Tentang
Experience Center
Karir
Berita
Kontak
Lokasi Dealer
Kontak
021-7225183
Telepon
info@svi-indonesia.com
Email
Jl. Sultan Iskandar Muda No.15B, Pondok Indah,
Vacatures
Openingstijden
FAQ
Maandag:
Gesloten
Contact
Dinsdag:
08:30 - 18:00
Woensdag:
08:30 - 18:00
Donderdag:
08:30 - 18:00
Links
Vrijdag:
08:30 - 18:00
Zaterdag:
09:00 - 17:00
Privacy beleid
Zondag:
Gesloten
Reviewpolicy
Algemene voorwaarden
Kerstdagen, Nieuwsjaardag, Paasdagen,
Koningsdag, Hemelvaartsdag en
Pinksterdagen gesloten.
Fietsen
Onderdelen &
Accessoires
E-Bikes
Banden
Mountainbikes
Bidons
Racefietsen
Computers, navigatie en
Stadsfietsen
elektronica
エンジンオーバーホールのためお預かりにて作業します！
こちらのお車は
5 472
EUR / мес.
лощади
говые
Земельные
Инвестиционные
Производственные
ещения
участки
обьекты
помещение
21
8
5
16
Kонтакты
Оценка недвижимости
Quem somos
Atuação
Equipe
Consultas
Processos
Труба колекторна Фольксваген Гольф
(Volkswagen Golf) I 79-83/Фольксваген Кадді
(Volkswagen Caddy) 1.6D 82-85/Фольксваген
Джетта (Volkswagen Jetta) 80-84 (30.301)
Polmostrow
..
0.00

______

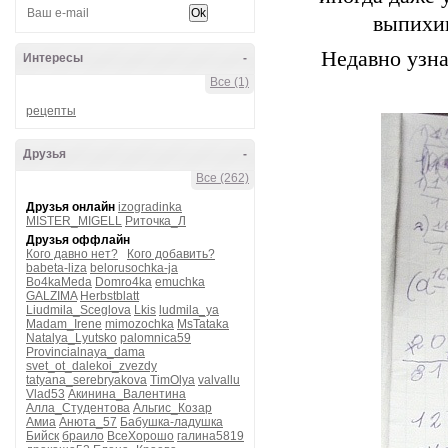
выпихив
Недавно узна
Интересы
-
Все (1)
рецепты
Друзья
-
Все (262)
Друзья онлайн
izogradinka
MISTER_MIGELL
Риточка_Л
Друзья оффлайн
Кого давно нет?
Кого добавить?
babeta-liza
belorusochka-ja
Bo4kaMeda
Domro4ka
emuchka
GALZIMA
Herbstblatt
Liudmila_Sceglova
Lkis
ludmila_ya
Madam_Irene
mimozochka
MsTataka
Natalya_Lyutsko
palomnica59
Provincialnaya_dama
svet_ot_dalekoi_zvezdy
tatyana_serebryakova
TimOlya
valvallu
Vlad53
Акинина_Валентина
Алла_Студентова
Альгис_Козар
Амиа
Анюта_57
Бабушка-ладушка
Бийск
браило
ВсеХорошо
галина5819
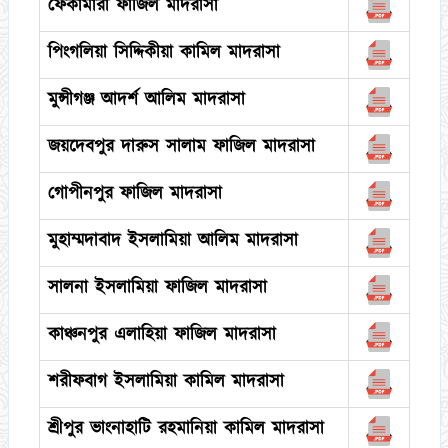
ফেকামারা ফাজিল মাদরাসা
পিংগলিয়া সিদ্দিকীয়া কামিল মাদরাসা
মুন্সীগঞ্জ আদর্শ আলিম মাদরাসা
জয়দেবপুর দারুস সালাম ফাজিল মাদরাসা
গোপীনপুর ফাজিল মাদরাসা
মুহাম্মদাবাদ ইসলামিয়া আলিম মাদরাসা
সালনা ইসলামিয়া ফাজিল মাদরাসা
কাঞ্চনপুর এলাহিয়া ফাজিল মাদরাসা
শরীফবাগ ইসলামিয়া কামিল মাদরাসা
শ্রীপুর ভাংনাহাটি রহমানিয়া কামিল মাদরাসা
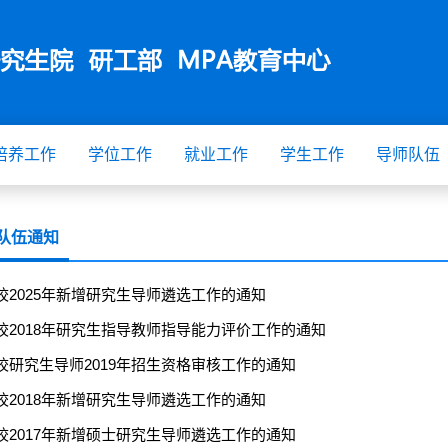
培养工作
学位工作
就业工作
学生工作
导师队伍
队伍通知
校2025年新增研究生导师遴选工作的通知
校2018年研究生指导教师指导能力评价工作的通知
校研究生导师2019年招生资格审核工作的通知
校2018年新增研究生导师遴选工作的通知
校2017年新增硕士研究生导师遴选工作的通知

______

What to produce: The word "Volkswagen" appears in some lines of the listing. Give the number of those lines, and only that.

Answer to the problem: 3